Monday, November 30, 2009

Respiratory Failure

Figure 1

This 57-year old man, who has history of chronic obstructive airway disease complicated with cor pulmonale, who is still an active smoker, was intubated this morning in view of a progressive deteriorating respiratory failure type 2. Figure 1 shows the chest X-ray AFTER intubation, and Figure 2 is the chest X-ray PRIOR to intubation.

Figure 2

This was his ABG results just prior to intubation:
pH 7.14
PCO2 73.3 mmHg
PO2 41.5 mHg
HCO3- 16.7 mmol/l

and this was his second ABG after intubation:
pH 7.10
PCO2 60.9 mmHg
PO2 108 mmHg
HCO3- 14.7 mmol/l

Note: This patient also had a huge lung mass on the left side, currently still be investigated.

The Chinese University of Hong Kong has a concise 2-page notes on Respiratory failure. Click here to download.

To learn more about ABG, I have re-posted a concise lists of formula and steps in interpreting ABG below:

Concept and Formula In Acid Base Equations

A. Metabolic Acidosis

Winter's equation:
Expected pCO2 = 1.5 * [HCO3-] + 8 (+/-2)
If the measured PaCO2 is less than the expected → concurrent respiratory alkalosis
If the measured PaCO2 is more than the expected → concurrent respiratory acidosis

Winter’s rule states that the last 2 digits of pH greater than 7 predicts the PaCO2 in a compensatory respiratory mechanisms
Pt with metabolic acidosis with pH 7.25, the predicted PaCO2 would be 25 mmHg

Delta Gap = Measured AG – normal AG (Normal AG taken as from 3 - 11, average 7)

Delta gap + measured HCO3- MUST BE equal back to the normal HCO3-

If Delta Gap + measured HCO3 more than normal HCO3-, this means there are too much HCO3-, therefore there is co-existing metabolic alkalosis

If Delta Gap + measured HCO3 less than normal HCO3, there is co-existing normal anion gap metabolic acidosis (besides the wide anion gap metabolic acidosis)

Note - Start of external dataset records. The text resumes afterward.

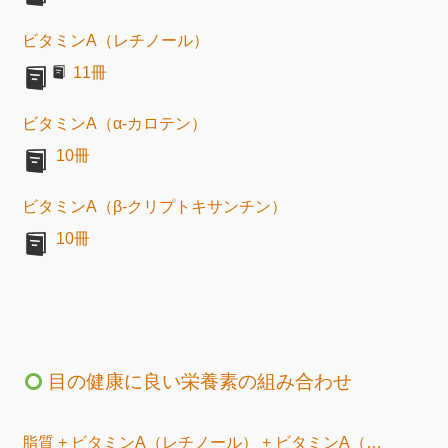
ビタミンA（レチノール）
11冊
ビタミンA（α-カロテン）
10冊
ビタミンA（β-クリプトキサンチン）
10冊
目の健康に良い栄養素の組み合わせ
脂質 + ビタミンA（レチノール） + ビタミンA（α-カロテン） + ビタミンA（β-カロテン） + ビタミンA（β-クリプトキサンチン）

The presence of very high AG (more than 20) suggests wide anion gap metabolic acidosis EVEN IN THE PRESENCE OF NORMAL pH!!!

Bicarbonate therapy

Return blood pH to 7.2
↑ plasma bicarbonate 8 to 10 mmol/l
Sodium bicarb needed = (body weight * [target – measured HCO3-] * 0.5) mmol/l

B. Metabolic Alkalosis
Expected PCO2 would be
(0.6 * [HCO3- - 24] + 40) mmHg
If measured PCO2 is less than expected → concurrent respiratory alkalosis
If measured PCO2 is more than expected → concurrent respiratory acidosis

C. Respiratory Acidosis/Alkalosis
In acute setting,
For every 10 mmHg change of PCO2
[HCO3-] changes 1 – 2 mmol/l and
pH changes 0.08

In chronic setting,
For every 10 mmHg change of PCO2
[HCO3-] changes 4 – 5 mmol/l and
pH changes 0.03

D. Partial Pressure of Arterial Oxygen
Predicted PaO2 that should be achieved = FiO2 * 6 (FiO2 in percentage; e.g. FiO2 of 1.0 is 100%; therefore expected PaO2 would be 100*6 = 600)

Predicted PaO2 (in supine position) = [100 – 1/3 * (age in years)]

pH of blood
A rise or fall of pH by 0.10 results in PaO2 falls or rise (opposite direction) by 10%

E. PaO2/FiO2 Ratio
A quick way to estimate impairment of oxygenation
Normal PaO2/FiO2 ratio is 500 – 600 (when FiO2 is expressed in decimal)
Example: in PaO2 80mmHg, FiO2 40%, then PaO2/FiO2 ratio is 80/0.4= 200

PaO2/FiO2 is 300 – indicates ALI
PaO2/FiO2 is 200 – indicates ARDS

F. A-a Gradient
A-a gradient = PAO2 - PaO2
Therefore, A-a gradient = (713*FiO2) - (PaCO2*1.25) - PaO2
Normal A-a gradient = 10 – 20 mmHg
Normal A-a gradient for the particular age = (Age/4 + 4)
High A-a gradient in V/Q mismatch, Rt to Lt shunt, diffusion abnormalities

Adrogue, H. J. and Madias, N. E. (1998). Management of life-threatening acid-base disorders. First of two parts. N Engl J Med, 338(1), 26-34.

Leong, B. and Lee, K. W. (2004) In Guide To The Essentials In Emergency Medicine (Eds, Ooi, S. and Manning, P.) McGraw-Hill, Singapore, pp. 158-68.